=== Brief ===
Scan the entries for the word "achèvement". Every line that has it should be copied.

(Saved entries)

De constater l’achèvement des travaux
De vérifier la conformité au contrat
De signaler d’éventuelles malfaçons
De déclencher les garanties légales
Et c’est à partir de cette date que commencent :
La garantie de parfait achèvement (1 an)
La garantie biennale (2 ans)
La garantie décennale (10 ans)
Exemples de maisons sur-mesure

==

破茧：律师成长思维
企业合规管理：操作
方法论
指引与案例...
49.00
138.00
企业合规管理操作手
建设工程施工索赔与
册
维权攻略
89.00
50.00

=== Exercise solution ===
De constater l’achèvement des travaux
La garantie de parfait achèvement (1 an)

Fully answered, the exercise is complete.